BEFORE YOU CALL, MAKE A LIST.
>> How many hours will you need the photographer on site?
>> What specific parts of the event-awards presentations, speakers, or receptions, for example-will you need photos of?
>> Do you want the photographer to provide prints?
>> If so, what size, and how many?
>> Or do you just want the images on a CD?
If you know the answers to these questions, then a photographer can give you a more accurate estimate of what it will cost to photograph your event.
WHAT KIND OF PHOTOS?
The grip-and-grin (handshake between bigwigs at a podium) is a staple of meeting photography. So is the posed group shot. While these shots may be necessary, you may also want your photographer to "capture the essence of the meeting" in a photojournalistic style, Martin says. To do this, the photographer will work unobtrusively without a flash to get candid photos of participants.

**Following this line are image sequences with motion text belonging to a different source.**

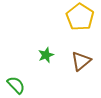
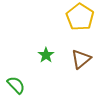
green star: rotated 14 degrees counterclockwise
brown triangle: moved 2 px up
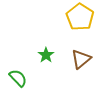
green semicircle: moved 2 px right, 7 px up
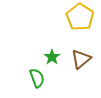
green star: moved 6 px right, 2 px down
green semicircle: moved 19 px right; rotated 24 degrees clockwise
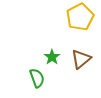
yellow pentagon: rotated 12 degrees clockwise
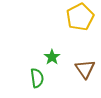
brown triangle: moved 4 px right, 10 px down; rotated 25 degrees counterclockwise
green semicircle: rotated 12 degrees clockwise
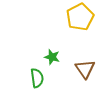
green star: rotated 21 degrees counterclockwise
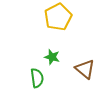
yellow pentagon: moved 22 px left
brown triangle: rotated 15 degrees counterclockwise
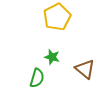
yellow pentagon: moved 1 px left
green semicircle: rotated 24 degrees clockwise
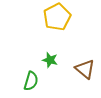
green star: moved 2 px left, 3 px down
green semicircle: moved 6 px left, 3 px down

ASK ABOUT TURN-AROUND TIME.
How quickly do you need your photographs and CDs? Some photographers can burn a CD on site following an event. "This allows organizers to project the images as a slideshow at the next day's luncheon," Martin says.
DO YOU WANT PRINTS ON SITE?
Martin says her company can bring in a high-quality printer and have prints available for attendees to pick up at the end of the event. That saves organizers the time and expense of mailing out photos later.

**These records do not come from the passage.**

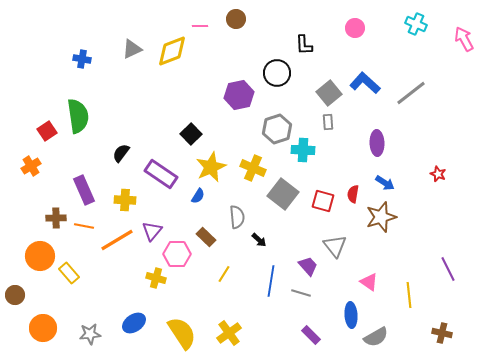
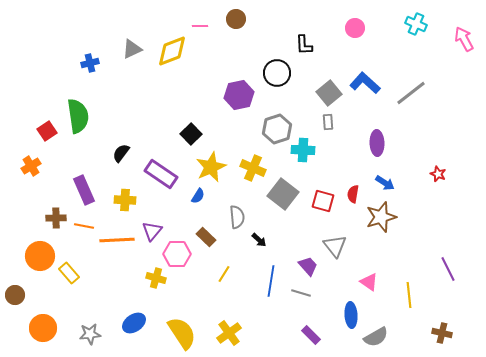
blue cross at (82, 59): moved 8 px right, 4 px down; rotated 24 degrees counterclockwise
orange line at (117, 240): rotated 28 degrees clockwise
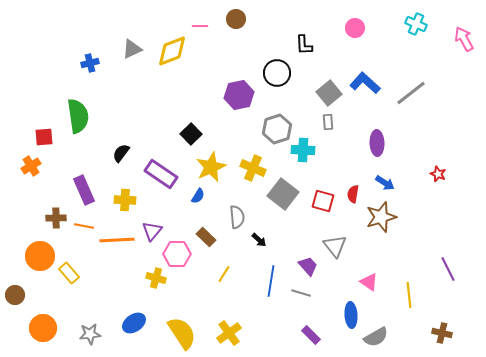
red square at (47, 131): moved 3 px left, 6 px down; rotated 30 degrees clockwise
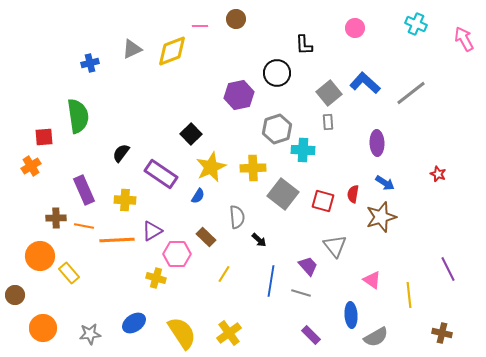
yellow cross at (253, 168): rotated 25 degrees counterclockwise
purple triangle at (152, 231): rotated 20 degrees clockwise
pink triangle at (369, 282): moved 3 px right, 2 px up
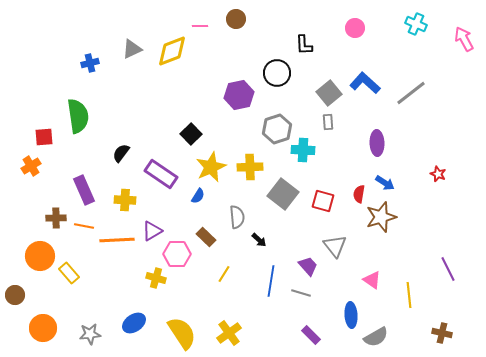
yellow cross at (253, 168): moved 3 px left, 1 px up
red semicircle at (353, 194): moved 6 px right
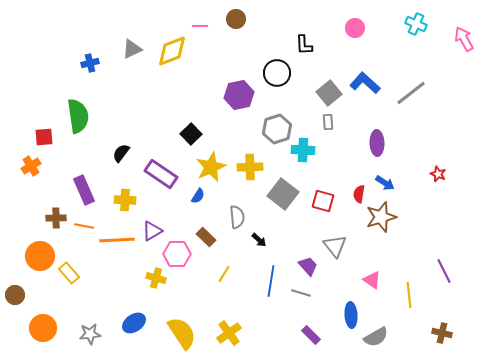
purple line at (448, 269): moved 4 px left, 2 px down
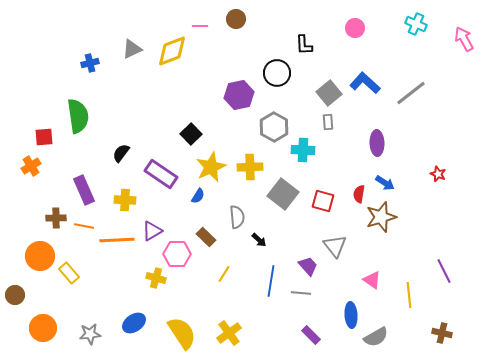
gray hexagon at (277, 129): moved 3 px left, 2 px up; rotated 12 degrees counterclockwise
gray line at (301, 293): rotated 12 degrees counterclockwise
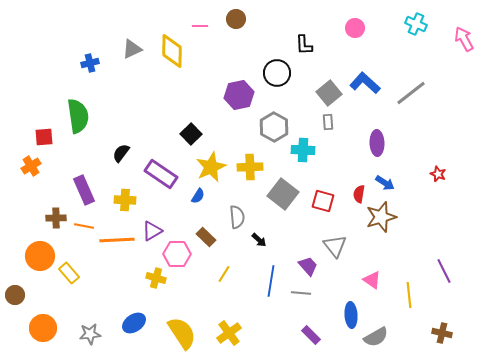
yellow diamond at (172, 51): rotated 68 degrees counterclockwise
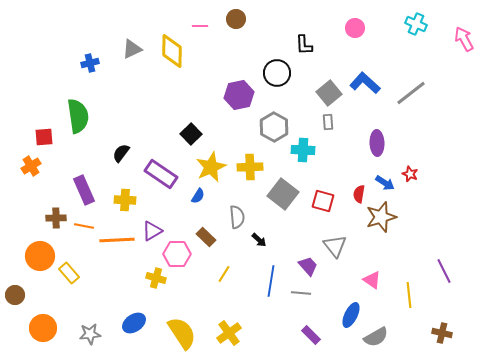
red star at (438, 174): moved 28 px left
blue ellipse at (351, 315): rotated 30 degrees clockwise
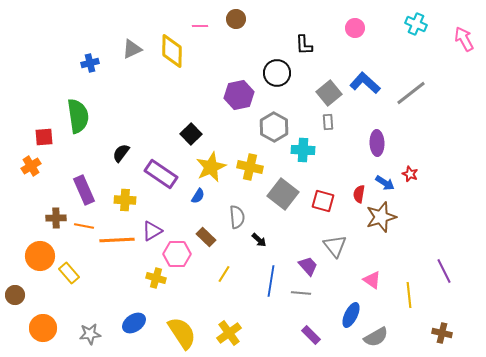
yellow cross at (250, 167): rotated 15 degrees clockwise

WILL THERE BE CELEBRITIES?
If so, you don't want an inexperienced photographer who will freeze up, or worse, ask for an autograph. "We have a staff of true professionals who are used to dealing with celebrities," Martin says.
DOES THE EVENT HAVE A THEME?
If the event is black tie, Martin says, she sends a photographer in black tie. A recent event had a baseball theme, and the photographer wore a baseball cap and jersey as he snapped photos.
LOOK AT YOUR BUDGET.
Still wondering about cost? Martin says the basic fullday rate for a photographer is $150 an hour, which includes receiving all images on a CD. Prints and other services are extra.
Once you've covered your needs for photographing your event, ask the photographer what extras are available. Some of these will save you time and trouble, and are probably well worth the price. Edward Fox can build a password-protected website just for your event, Martin says, so attendees can view all the photos and order prints directly from the photographer, if they wish.